We went out and captured a few of the small ants that are constantly in the cracks of the sidewalk behind the house. We were walking the dog when we took our ant hostages, and by the time we were halfway around the block, I noticed that a couple of the ants had escaped through the air holes. We let the others go and I told the pumpkinhead that we would try to find some bigger ants that can't fit through those holes.
During the past week or so, I've started seeing these ants in my kitchen. They show up here every spring when the weather heats up. Disgusting, I know. No matter how clean I keep the counters and floors, they come in looking for something good to eat. They're getting bolder this year. They normally hang out on the counter that runs along an outside wall. This year they're in my pantry, on the opposite side of the kitchen from their usual haunt on the counter.
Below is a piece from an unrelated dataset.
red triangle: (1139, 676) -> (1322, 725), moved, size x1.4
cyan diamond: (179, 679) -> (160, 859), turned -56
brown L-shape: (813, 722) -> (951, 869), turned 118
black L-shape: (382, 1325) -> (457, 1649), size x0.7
For a few days, I'd been smashing them when I saw them crawling around in the pantry. Then tonight I realized that they seem to be large enough for the ant farm. I brushed four of them into the box and snapped the lid shut. A life sentence instead of the immediate death penalty their little ant friends got. We watched them crawl around their little prison cell while we ate dinner.
Well, ants will be ants.
They found the air holes and started plotting their escape. The smallest one made it out of the vent, but was caught in the razor wire on the perimeter fence (the pumpkinhead's razor-sharp squeals when she saw it crawling down the outside of the box) and was shot down by the sharpshooters (my finger). The remaining three ant prisoners witnessed this episode from inside their transparent cell, so I thought they might be on their best behavior for a while. No. Within a few minutes, another one tried the same escape route. Not smart. This ant was larger than the previous escapee. His abdomen was too large for the hole. He was stuck. Like Chuck. We watched him for a while, then I got out the cameras.
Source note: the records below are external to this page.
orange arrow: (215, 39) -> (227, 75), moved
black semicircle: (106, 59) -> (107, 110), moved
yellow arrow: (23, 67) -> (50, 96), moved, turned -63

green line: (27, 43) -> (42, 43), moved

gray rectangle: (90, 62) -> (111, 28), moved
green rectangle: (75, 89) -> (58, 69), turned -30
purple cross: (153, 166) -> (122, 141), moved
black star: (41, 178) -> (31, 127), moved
He struggled and struggled. His cellmates came over to investigate, and even sniffed around the other two air holes. They saw the danger, though, and wisely didn't try it. After I took a few pictures and we got tired of watching the little ant flail his little ant legs in vain, I took the whole ant farm to the back yard and granted all of them clemency. You're free to go. Just don't show up in my pantry again. And tell your friends to stay away, too.